(Supplied entries begins)
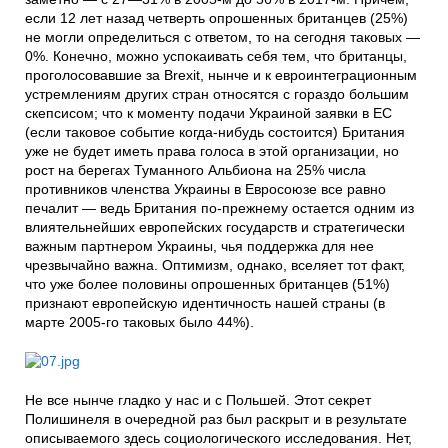
если 12 лет назад четверть опрошенных британцев (25%)
не могли определиться с ответом, то на сегодня таковых —
0%. Конечно, можно успокаивать себя тем, что британцы,
проголосовавшие за Brexit, нынче и к евроинтеграционным
устремлениям других стран относятся с гораздо большим
скепсисом; что к моменту подачи Украиной заявки в ЕС
(если таковое событие когда-нибудь состоится) Британия
уже не будет иметь права голоса в этой организации, но
рост на берегах Туманного Альбиона на 25% числа
противников членства Украины в Евросоюзе все равно
печалит — ведь Британия по-прежнему остается одним из
влиятельнейших европейских государств и стратегически
важным партнером Украины, чья поддержка для нее
чрезвычайно важна. Оптимизм, однако, вселяет тот факт,
что уже более половины опрошенных британцев (51%)
признают европейскую идентичность нашей страны (в
марте 2005-го таковых было 44%).
Не все нынче гладко у нас и с Польшей. Этот секрет
Полишинеля в очередной раз был раскрыт и в результате
описываемого здесь социологического исследования. Нет,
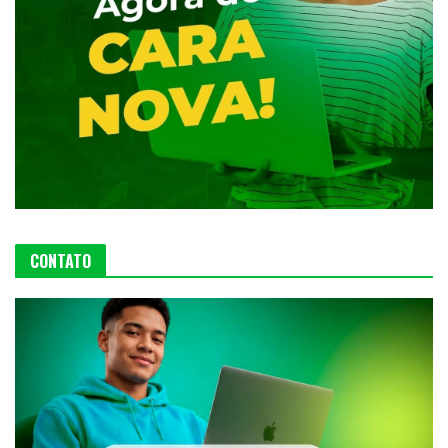
CONTATO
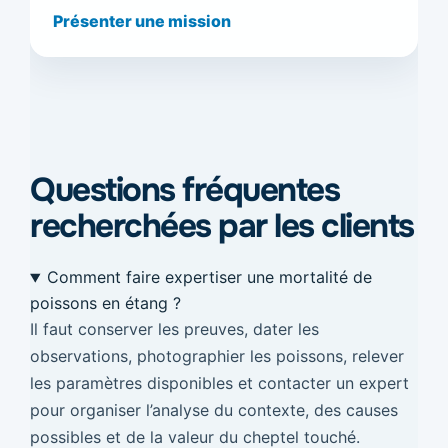
Présenter une mission
Questions fréquentes
recherchées par les clients
Comment faire expertiser une mortalité de
poissons en étang ?
Il faut conserver les preuves, dater les
observations, photographier les poissons, relever
les paramètres disponibles et contacter un expert
pour organiser l’analyse du contexte, des causes
possibles et de la valeur du cheptel touché.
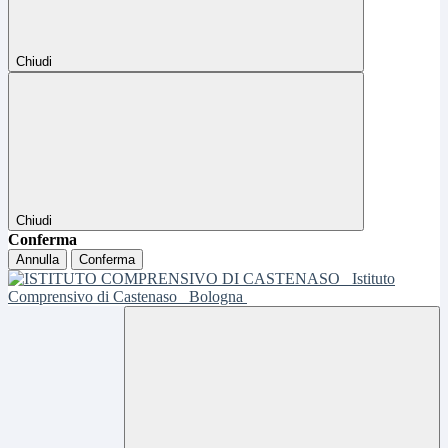
Chiudi
Chiudi
Conferma
Annulla
Conferma
Istituto
Comprensivo di Castenaso
Bologna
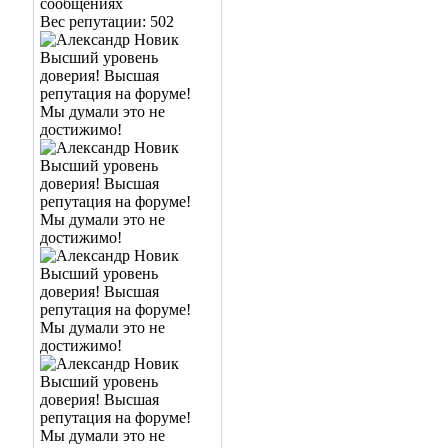
сообщениях
Вес репутации:
502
(Supplied entries ends)
> **Your goal**: Transcribe the records word for word and include no pictures.

> **Response to this task**:
если 12 лет назад четверть опрошенных британцев (25%)
не могли определиться с ответом, то на сегодня таковых —
0%. Конечно, можно успокаивать себя тем, что британцы,
проголосовавшие за Brexit, нынче и к евроинтеграционным
устремлениям других стран относятся с гораздо большим
скепсисом; что к моменту подачи Украиной заявки в ЕС
(если таковое событие когда-нибудь состоится) Британия
уже не будет иметь права голоса в этой организации, но
рост на берегах Туманного Альбиона на 25% числа
противников членства Украины в Евросоюзе все равно
печалит — ведь Британия по-прежнему остается одним из
влиятельнейших европейских государств и стратегически
важным партнером Украины, чья поддержка для нее
чрезвычайно важна. Оптимизм, однако, вселяет тот факт,
что уже более половины опрошенных британцев (51%)
признают европейскую идентичность нашей страны (в
марте 2005-го таковых было 44%).
Не все нынче гладко у нас и с Польшей. Этот секрет
Полишинеля в очередной раз был раскрыт и в результате
описываемого здесь социологического исследования. Нет,
CONTATO
Présenter une mission
Questions fréquentes
recherchées par les clients
Comment faire expertiser une mortalité de
poissons en étang ?
Il faut conserver les preuves, dater les
observations, photographier les poissons, relever
les paramètres disponibles et contacter un expert
pour organiser l’analyse du contexte, des causes
possibles et de la valeur du cheptel touché.
Chiudi
Chiudi
Conferma
Annulla
Conferma
Istituto
Comprensivo di Castenaso
Bologna
сообщениях
Вес репутации:
502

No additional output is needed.